In the development history of human society, data storage plays an indispensable and pivotal role and has significantly boosted spacious domains from social science to industrial production. With the advent of the Internet of Things and artificial intelligence, the long lifetime and large capacity of information storage are in increasingly high demand. Recently, a team led by Prof. Jianrong Qiu from Zhejiang University and Prof. Dezhi Tan from Zhejiang Laboratory reported an ultra-long-term and high writing speed optical data storage technology enabled by single ultrafast laser pulse induced reduction of Eu3+ ions and tailoring of optical properties inside the Eu-doped aluminosilicate glasses.

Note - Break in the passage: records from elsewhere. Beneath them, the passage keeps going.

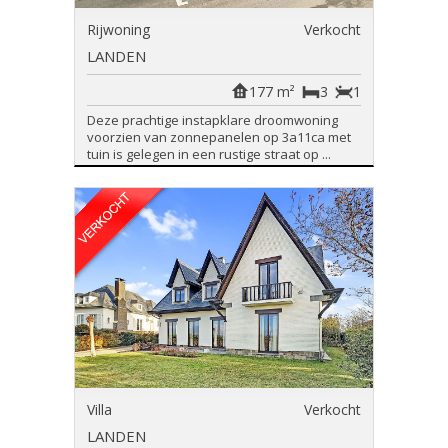
Rijwoning
Verkocht
LANDEN
177 m²
3
1
Deze prachtige instapklare droomwoning
voorzien van zonnepanelen op 3a11ca met
tuin is gelegen in een rustige straat op ...
Villa
Verkocht
LANDEN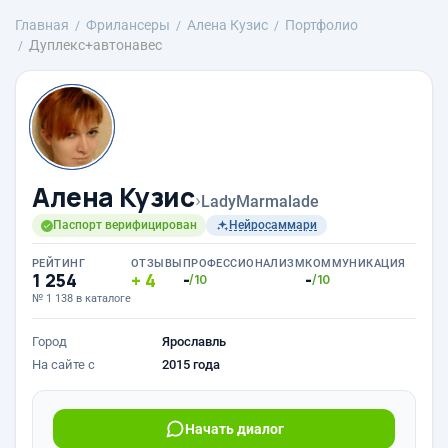
Главная
Фрилансеры
Алена Кузис
Портфолио
Дуплекс+автонавес
Алена Кузис
›
LadyMarmalade
Паспорт верифицирован
Нейросаммари
РЕЙТИНГ
ОТЗЫВЫ
ПРОФЕССИОНАЛИЗМ
КОММУНИКАЦИЯ
1 254
4
-
-
/10
/10
№ 1 138 в каталоге
Город
Ярославль
На сайте с
2015 года
Начать диалог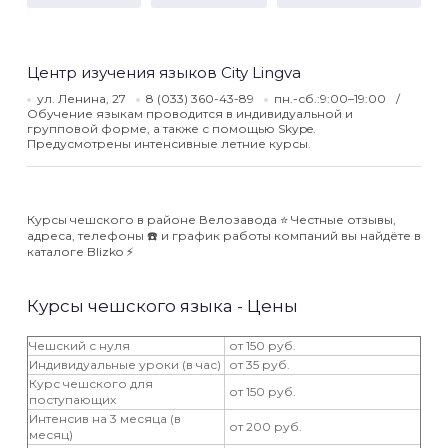
Центр изучения языков City Lingva
ул. Ленина, 27
8 (033) 360-43-89
пн.-сб.:9:00–19:00
Обучение языкам проводится в индивидуальной и
групповой форме, а также с помощью Skype.
Предусмотрены интенсивные летние курсы.
Курсы чешского в районе Велозавода ⭐️ Честные отзывы,
адреса, телефоны ☎️ и график работы компаний вы найдёте в
каталоге Blizko ⚡️
Курсы чешского языка - Цены
Чешский с нуля
от 150 руб.
Индивидуальные уроки (в час)
от 35 руб.
Курс чешского для
от 150 руб.
поступающих
Интенсив на 3 месяца (в
от 200 руб.
месяц)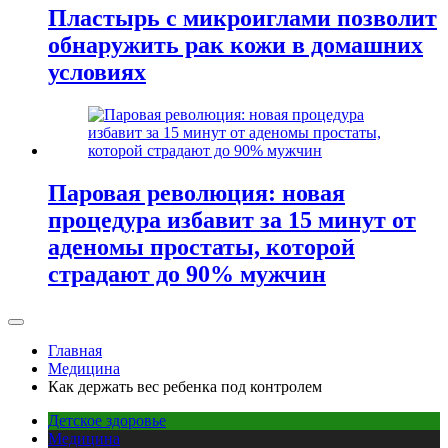
Пластырь с микроиглами позволит
обнаружить рак кожи в домашних
условиях
Паровая революция: новая
процедура избавит за 15 минут от
аденомы простаты, которой
страдают до 90% мужчин
Главная
Медицина
Как держать вес ребенка под контролем
Детское здоровье
Медицина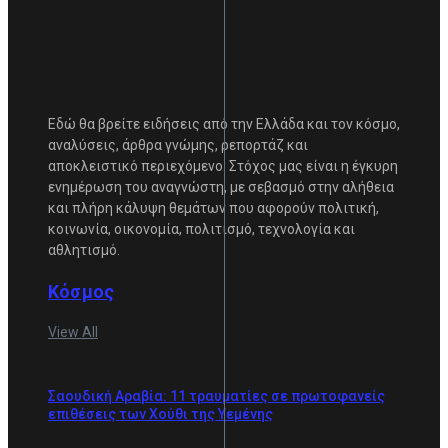
Εδώ θα βρείτε ειδήσεις από την Ελλάδα και τον κόσμο,
αναλύσεις, άρθρα γνώμης, ρεπορτάζ και
αποκλειστικό περιεχόμενο. Στόχος μας είναι η έγκυρη
ενημέρωση του αναγνώστη, με σεβασμό στην αλήθεια
και πλήρη κάλυψη θεμάτων που αφορούν πολιτική,
κοινωνία, οικονομία, πολιτισμό, τεχνολογία και
αθλητισμό.
Κόσμος
View All
Σαουδική Αραβία: 11 τραυματίες σε πρωτοφανείς
επιθέσεις των Χούθι της Υεμένης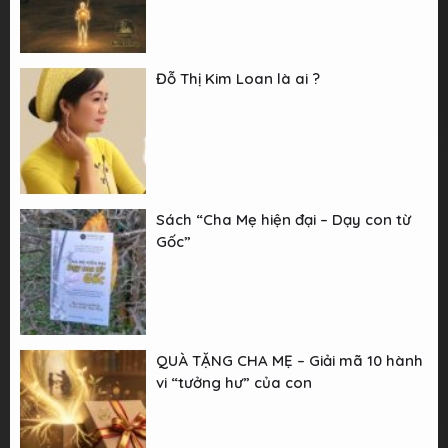
Đỗ Thị Kim Loan là ai ?
Sách “Cha Mẹ hiện đại – Dạy con từ
Gốc”
QUÀ TẶNG CHA MẸ – Giải mã 10 hành
vi “tưởng hư” của con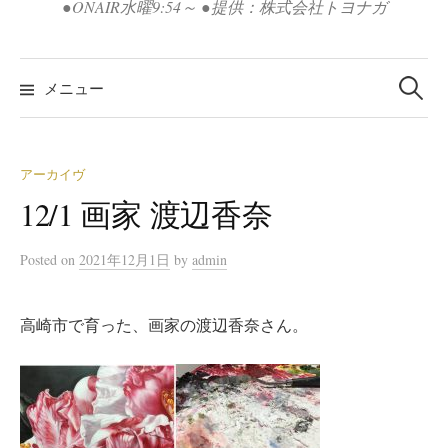
●ONAIR水曜9:54～ ●提供：株式会社トヨナガ
検
索:
メニュー
アーカイヴ
12/1 画家 渡辺香奈
Posted
on
2021年12月1日
by
admin
高崎市で育った、画家の渡辺香奈さん。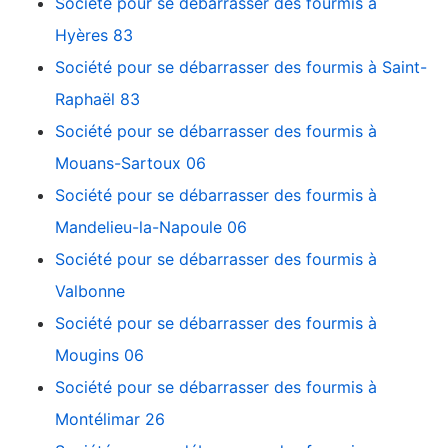
Société pour se débarrasser des fourmis à
Hyères 83
Société pour se débarrasser des fourmis à Saint-
Raphaël 83
Société pour se débarrasser des fourmis à
Mouans-Sartoux 06
Société pour se débarrasser des fourmis à
Mandelieu-la-Napoule 06
Société pour se débarrasser des fourmis à
Valbonne
Société pour se débarrasser des fourmis à
Mougins 06
Société pour se débarrasser des fourmis à
Montélimar 26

The lifetime of stored information is determined to be as long as twenty million years. The induced local modifications in the glass can stand against the temperature of up to 970 K and intense ultraviolet light irradiation with a power density of 100 kW/cm2. Furthermore, the active ions of Eu2+ exhibit strong and broadband emission with the full width at half maximum reaching 190 nm, and the photoluminescence is flexibly tunable in the whole visible region by regulating the alkaline earth metal ions in the glasses. The developed technology and materials will be of great significance in photonic applications such as long-term optical data storage.
Back cover story: Pirone D, Sirico D, Miccio L, Bianco V, Mugnano M et al. 3D imaging lipidometry in single cell by in-flow holographic tomography. Opto-Electron Adv 6, 220048 (2023).
Scrutinizing a live cell in 3D can open novel perspective for full visualization and understanding the basic mechanism and function of intracellular structures. If this is made through a stain-free microscopy method and with the capability to achieve high-throughputs modality, this will be a game changing result in biology and clinics. The research group of Prof. Pietro Ferraro from National Research Council (CNR) of Italy in collaboration with the groups from University of Bologna has demonstrated for the first time the possibility to detect, visualize and quantify Lipids Droplets inside single live cell by holographic tomography combined with a microfluidic flow cytometry.
Investigation of LDs is an emergent field, especially since these organelles have been recognized as dynamic particles that play key roles in several cell regulation processes. In fact, it has been discovered that LDs number, size and interactions with other organelles reflect their functions.
Our approach demonstrates for the first time the capability to explore those parameters in a non-destructive, high-throughput mode and to furnish information of 3D spatial organization of Lipids Droplets (LDs) by tomography. So far, the techniques for study LDs have been transmission electron microscopy and fluorescent microscopy. However, even if such methods are highly specific and sensitive, they offer 2D analysis and on a small portion of the cell volume. Furthermore, both approaches are destructive and low throughput. Thus, the results reported in our work will be the first milestone along the path of the future development of flow cytometers for 3D analysis of label-free method that will offer much more information and data that could reveal the still unclear role of LDs.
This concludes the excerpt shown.